Small Impoundment Management in North America

Chapter 13: Fee-Fishing Opportunities

Michael P. Masser and Billy Higginbotham

doi: https://doi.org/10.47886/9781934874349.ch13

A 2008 report on “Sportfishing in America” by the American Sportfishing Association estimated that there are nearly 40 million anglers in the USA. These 40 million anglers generate $45 million dollars in retail sales and an estimated $125 billion in economic impact (Southwick and Associates 2007). In some states it is estimated that up to 25 percent of all fishing trips are to private ponds (Masser 1992). The increased effort at and over-utilization of public waters offer an opportunity for development of more private-water angling. Fee-fishing business opportunities consist of two basic scenarios: 1) intensively managed and specially designed small ponds normally located near urban/suburban population centers that are managed to support extremely high densities of fish, and 2) recreational sport fish lakes that are managed at an optimum level of intensity to provide quality recreational experiences to a limited number of clients. Traditional fee-fishing ponds are typically managed for a single species (e.g., channel catfish, rainbow trout), while sport fish ponds typically offer recreational fishing opportunities for multiple species (e.g., largemouth bass, sunfish, channel catfish, crappies). Another important difference between the two fee-fishing scenarios is that the traditional fee-fishing ponds generally operate via an access lease of limited duration–often charging a day or entry fee without any degree of exclusivity. However, recreational sport fish lakes typically include exclusive leases ranging from time periods of limited duration (e.g., day, weekend) to year round lease agreements.

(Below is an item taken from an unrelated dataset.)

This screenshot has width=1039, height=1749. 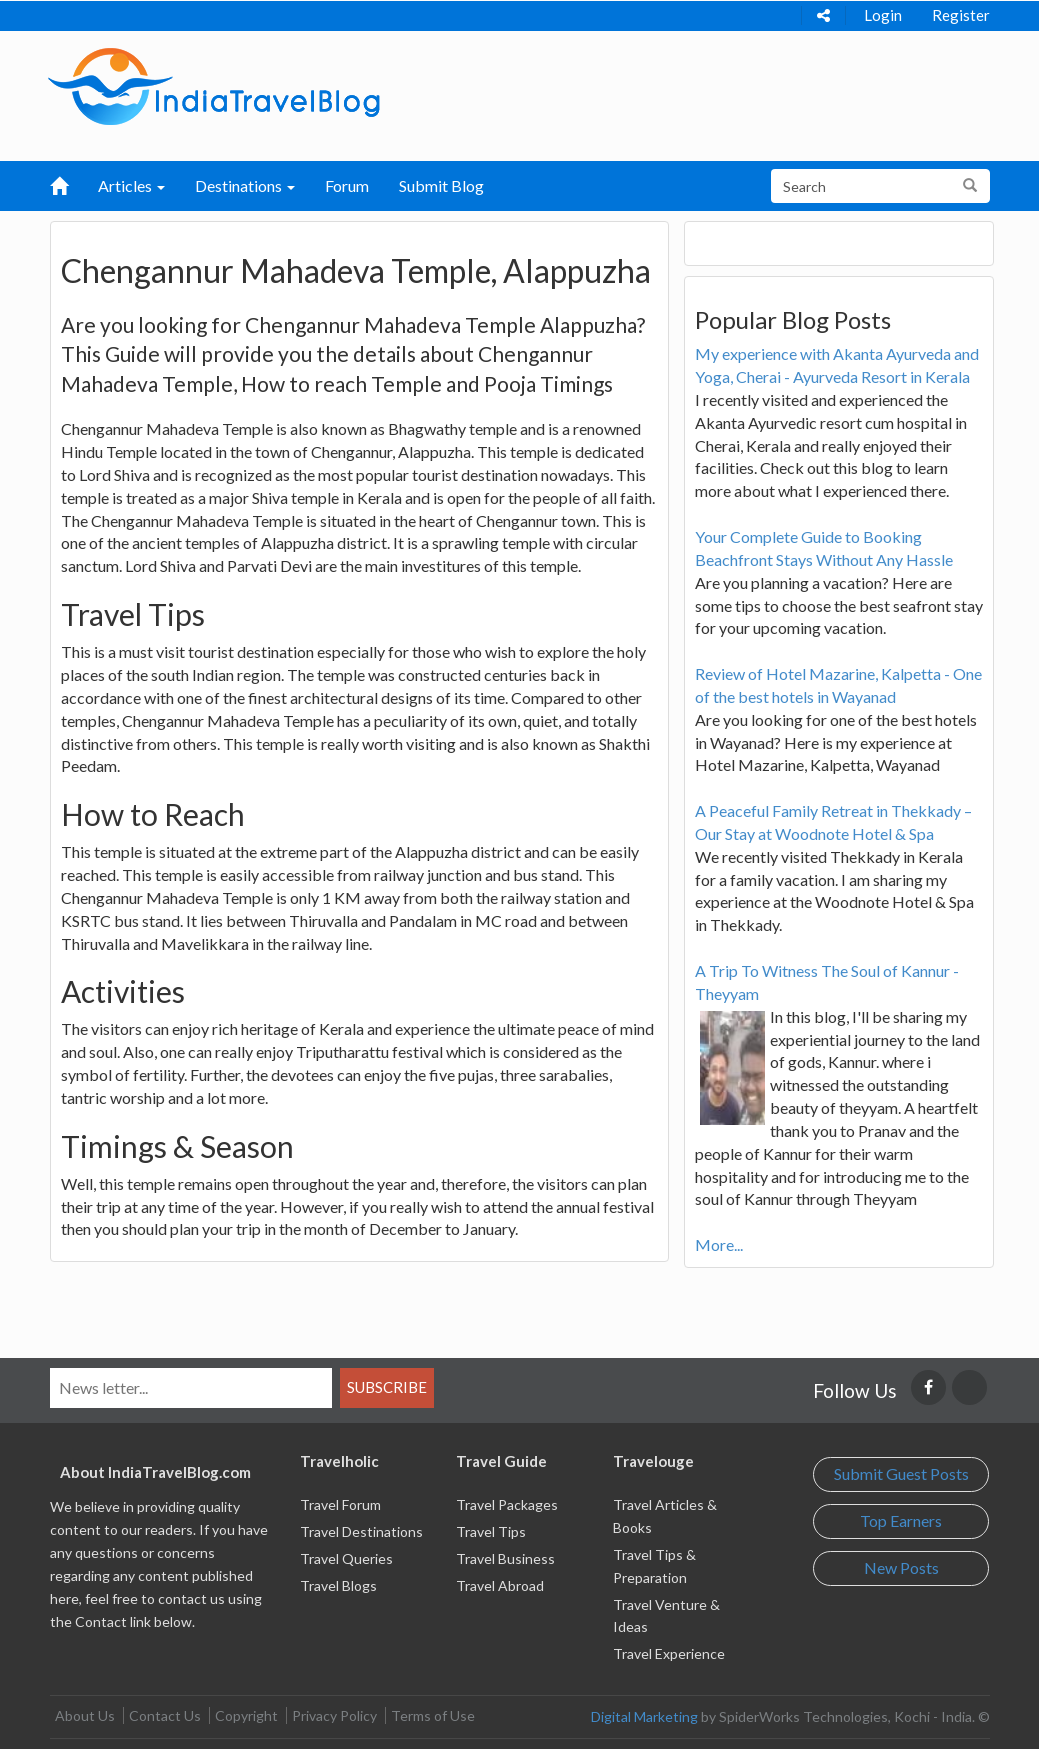 I want to click on Travel Queries, so click(x=346, y=1558). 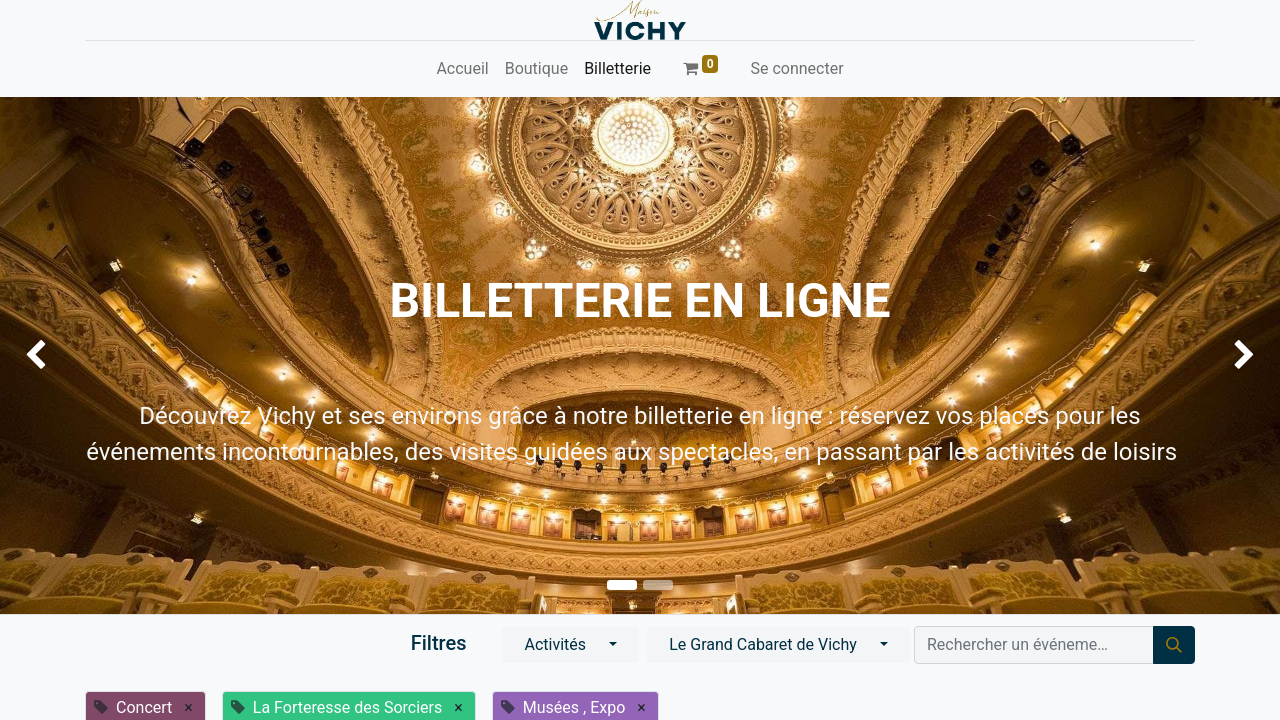 This screenshot has width=1280, height=720. I want to click on Le Grand Cabaret de Vichy [button], so click(765, 644).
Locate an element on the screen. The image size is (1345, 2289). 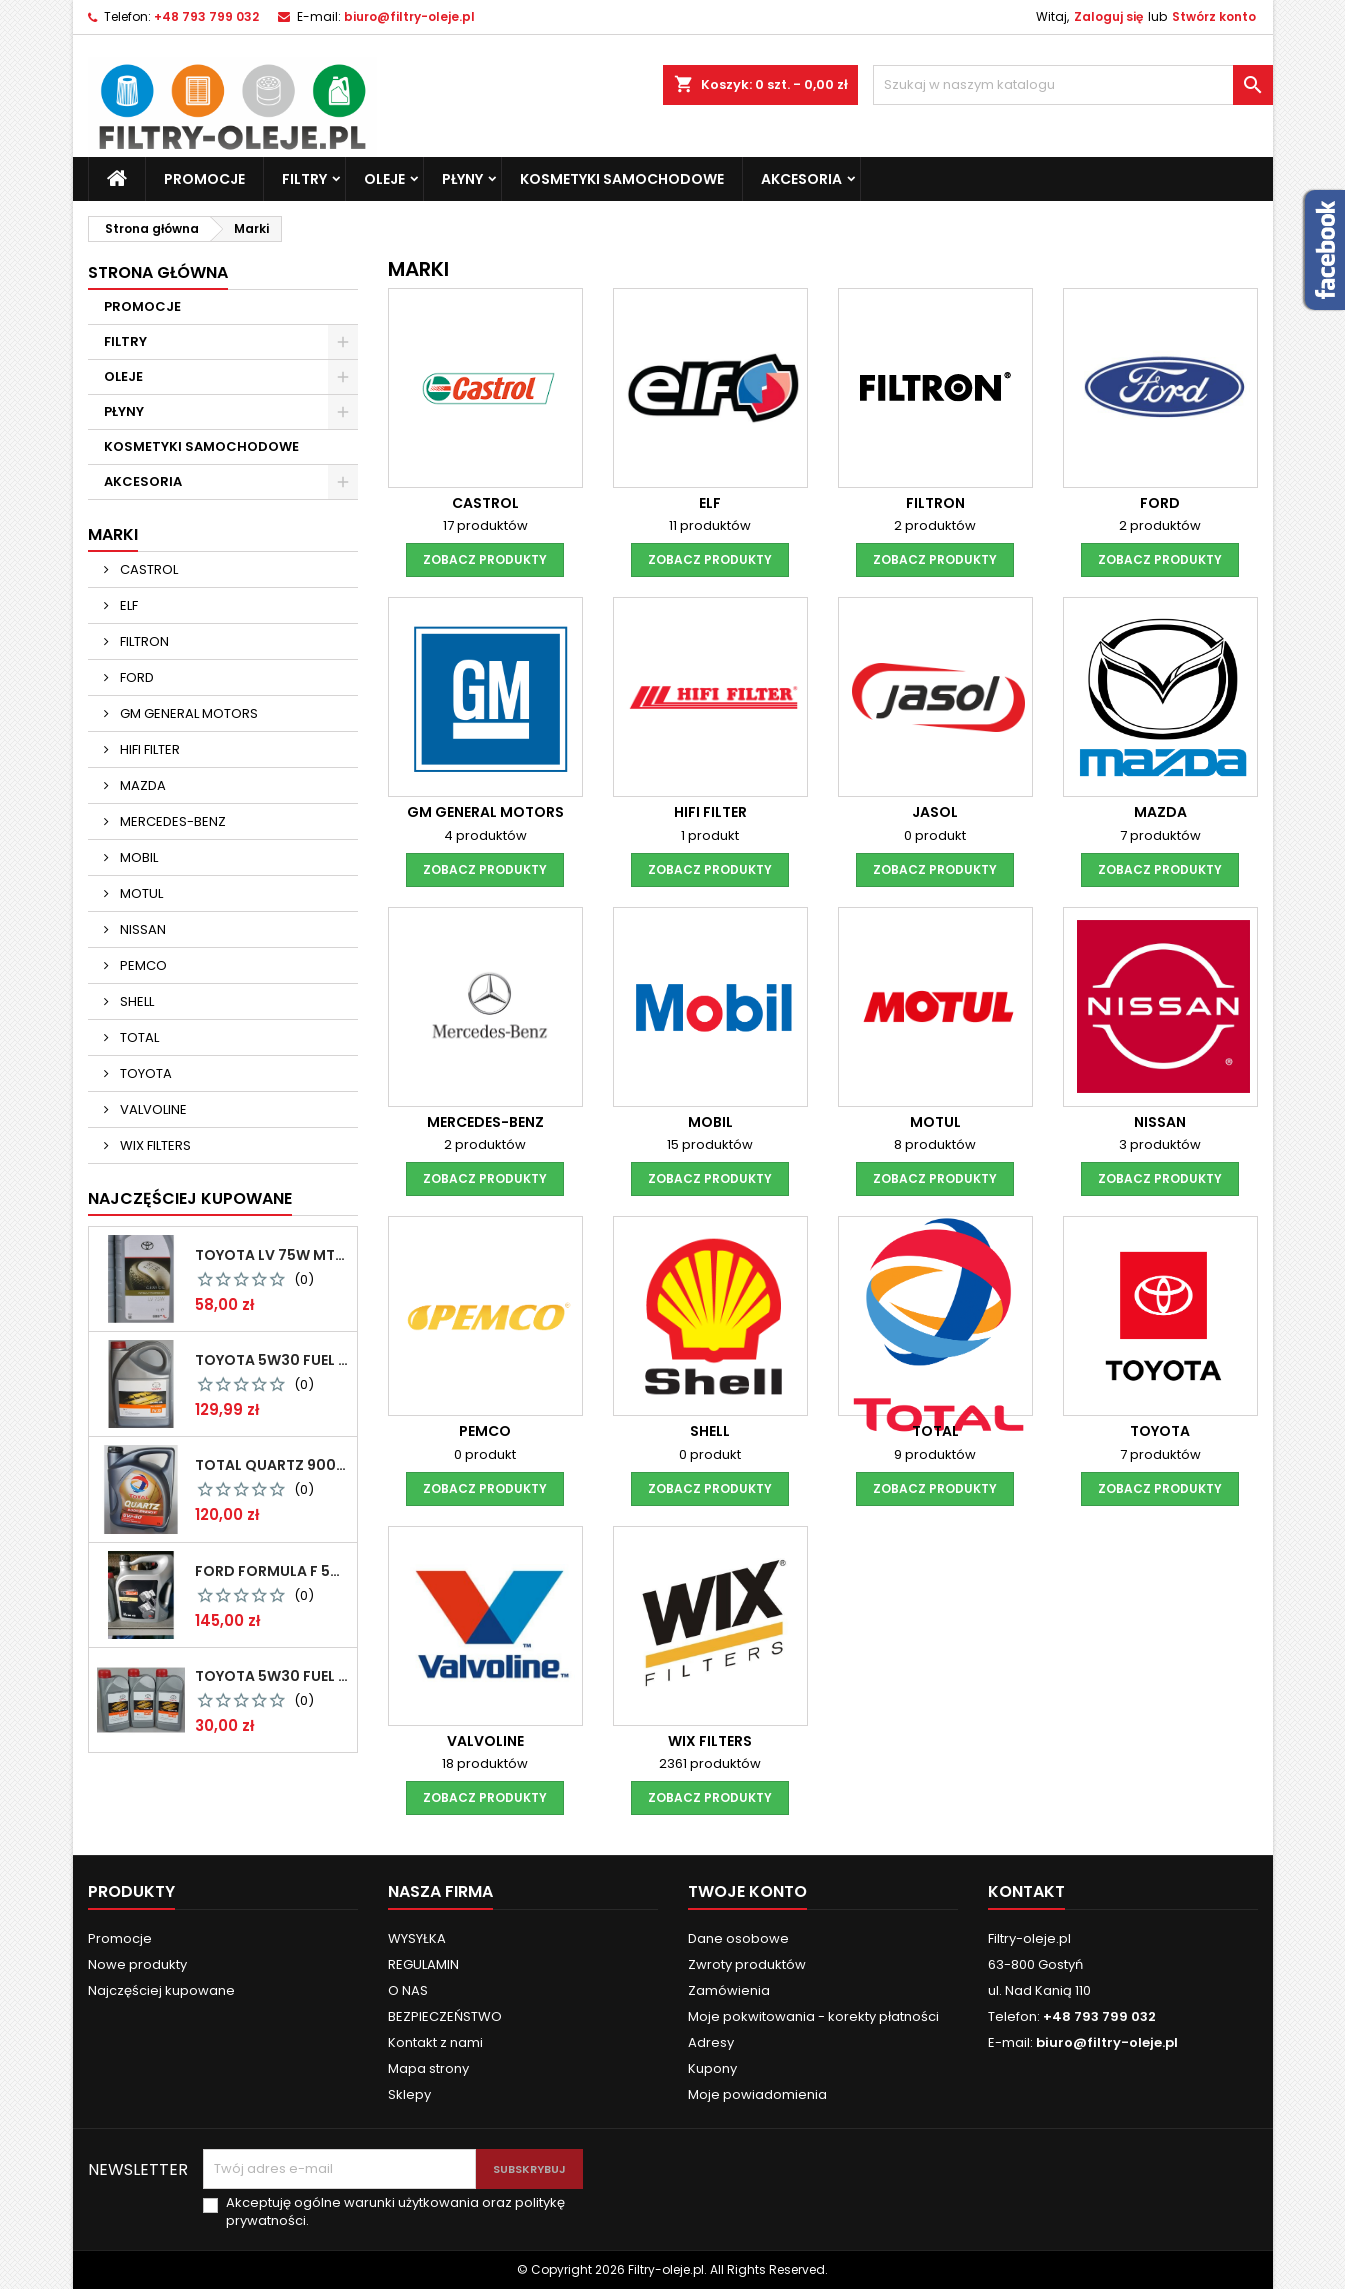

Fee-fishing in intensively managed small impoundments is relatively common across much of the USA and is practiced in many other countries as well (Cichra et al. 1994a; Kitamura et al. 2002). In the USA these operations are often called “Fish-outs” or “Pay Lakes” and can be divided into those that charge only an entrance fee (often called “ticket lakes”) and those that charge by-the-fish or by-the-weight for fish caught. These latter operations may or may not charge an entrance fee. Regardless of how fee-fishing enterprises are structured, it is a “people” business and requires keen attention to provide a quality experience to keep customers satisfied and returning.